2.2. Der Begriff a), "Filterbank mit perfekter Rekonstruktion", wird wohl in der Beschreibung als auch im Anspruch 1 benutzt. Die Prüfungsabteilung argumentierte, daß es unmöglich sei, einen solchen Filter zu realisieren. Dies ist bei wortwörtlicher Auslegung sicherlich richtig. Die Kammer ist allerdings der Auffassung, daß der Fachmann diesen Ausdruck in einem weiteren Sinn auslegen würde. Diese Art von Filter ist in D2 auf Seite 84, Zeilen 4 bis 10 dargestellt. Da D2 in der Beschreibung als Stand der Technik genannt ist, und da D2 den Filter für denselben Zweck benutzt, kann der Fachmann dieses Dokument heranziehen, um die Offenbarung zu vervollständigen (vergleiche T 611/89). Darüber hinaus ist diese Art von Filter in dem allgemeinen Dokument A1 beschrieben, so daß er auch als allgemeines Fachwissen betrachtet werden könnte.

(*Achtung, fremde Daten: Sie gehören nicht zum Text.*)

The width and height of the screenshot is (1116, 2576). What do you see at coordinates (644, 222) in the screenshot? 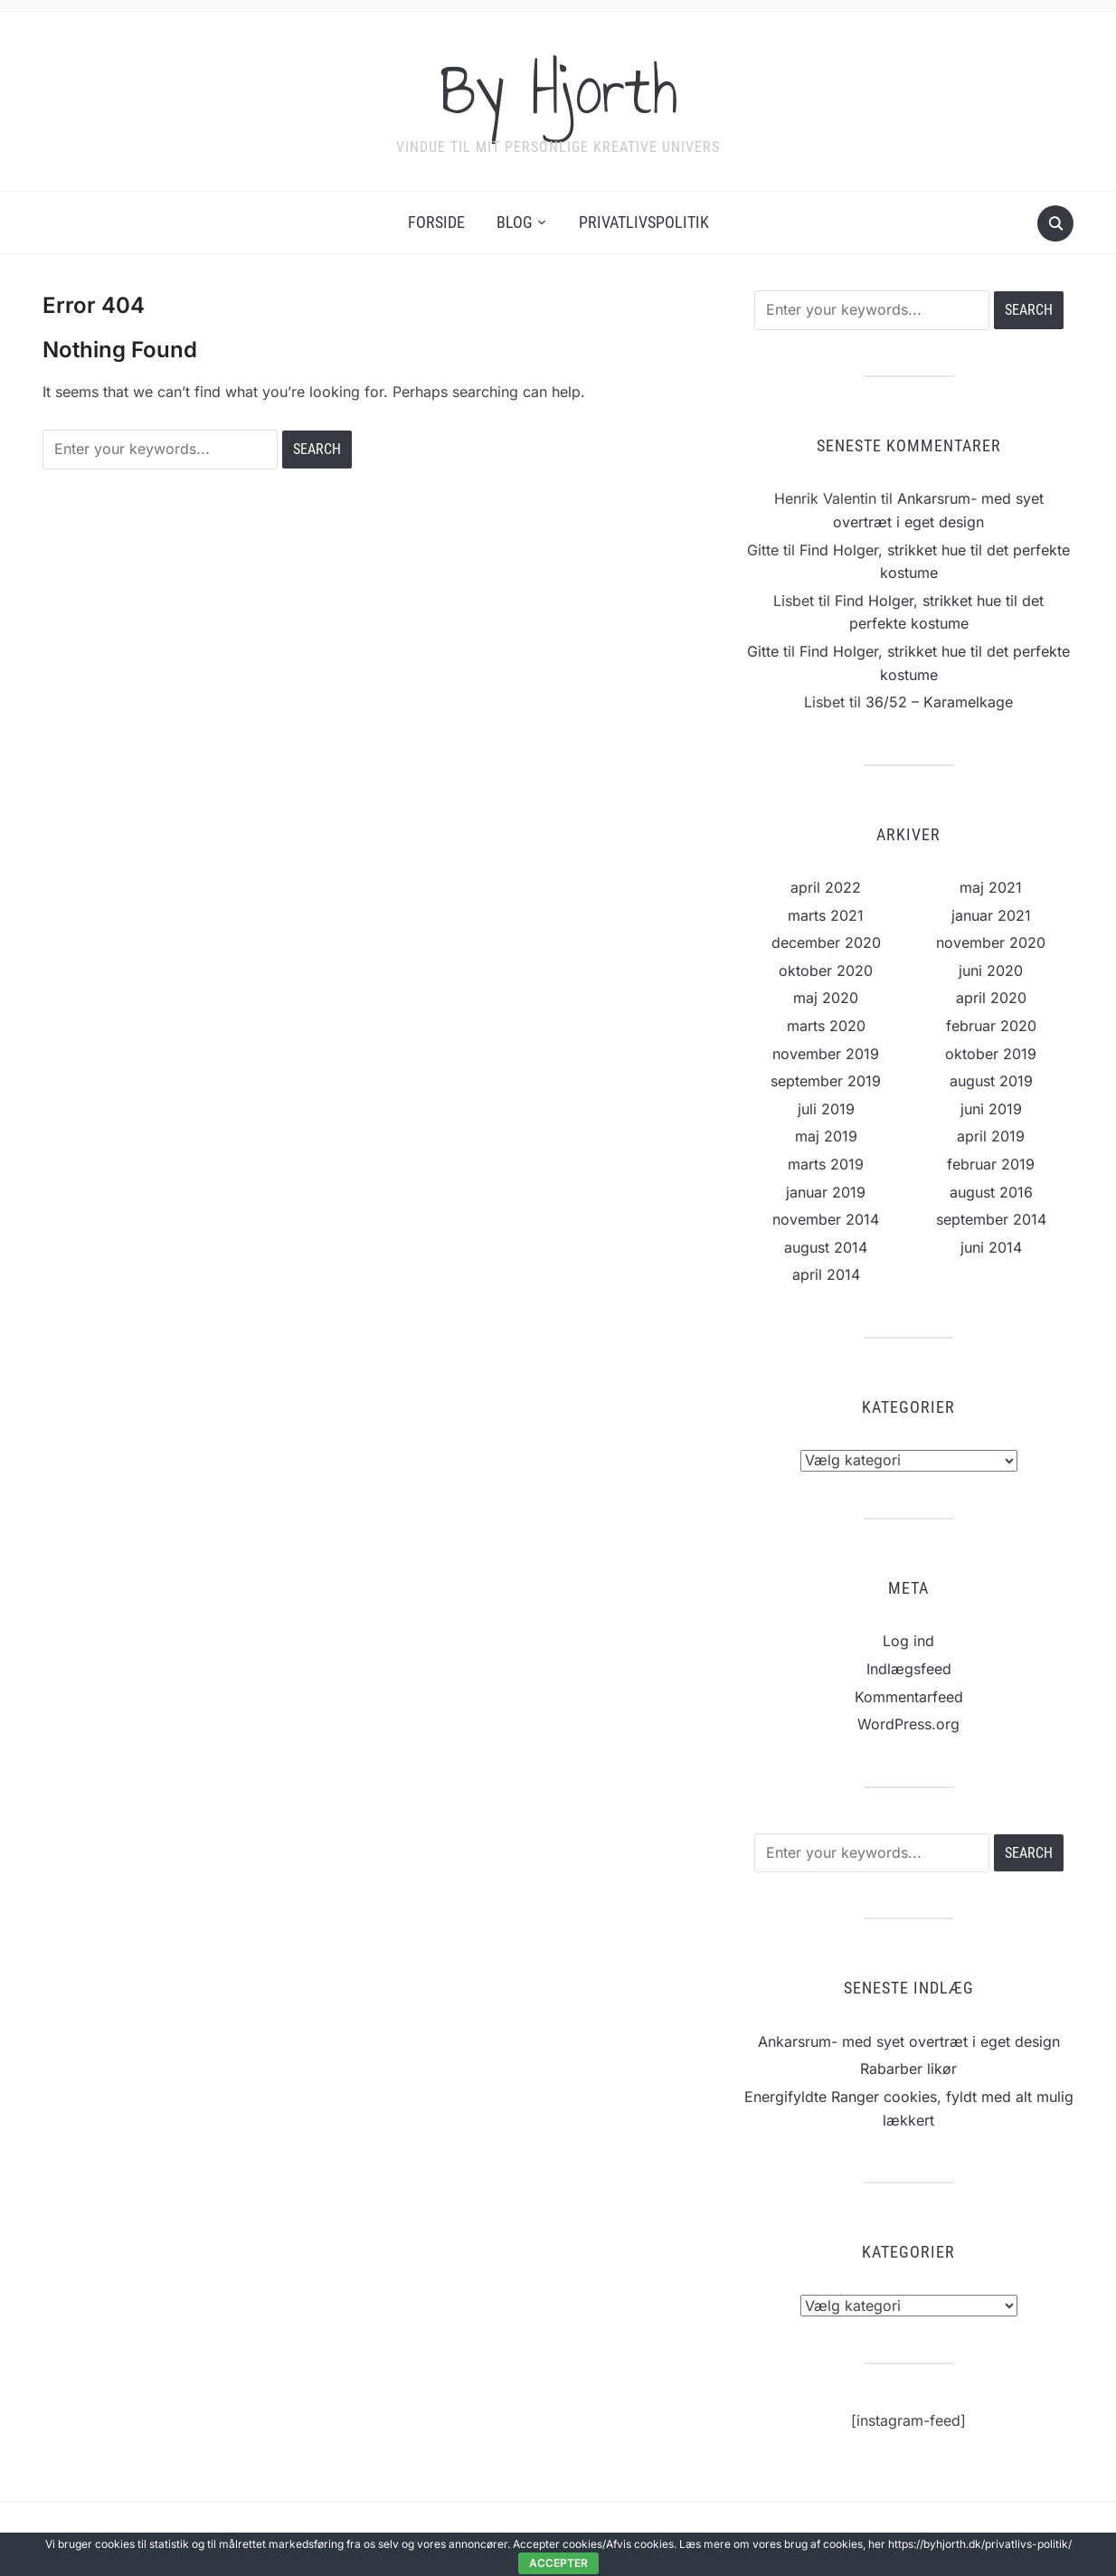 I see `Privatlivspolitik` at bounding box center [644, 222].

2.3. Der in Anspruch 1 ursprünglich benutzte Begriff b), "mehrdimensionaler kaskadierter Huffman-Code", wurde durch die Funktion des Huffman-Codes im Hinblick auf die Beschreibung (Seite 4, Absätze 1 und 2 und Seite 7, Absatz 2) ersetzt. Dieser Text beschreibt, daß bei bekannten Verfahren (z. B. D2) überwiegend niedrige Werte auftreten, denen mittels einer Huffman-Code-Tabelle Codeworte zugeteilt werden. Die Codierung sehr großer quantisierter Werte erfolgt mit Hilfe einer Kennung, die einen weiteren Codierschritt einleitet. Im Unterschied dazu erfolgt bei dem Code der Erfindung, bei dem viel mehr hohe Werte codiert werden müssen, die Codierung mit verschiedenen Huffman-Code-Tabellen. Zunächst wird entschieden, in welchem Bereich der Wert fällt. Entsprechend diesem Bereich wird das Codewort mittels der geeigneten Huffman-Code-Tabelle zugeordnet. Ein ähnliches Beispiel scheint auch in D2 auf Seite 86, Zeilen 19 bis 23 offenbart zu sein. Die Kammer ist daher der Auffassung, daß der Fachmann eine solche Codierung realisieren könnte.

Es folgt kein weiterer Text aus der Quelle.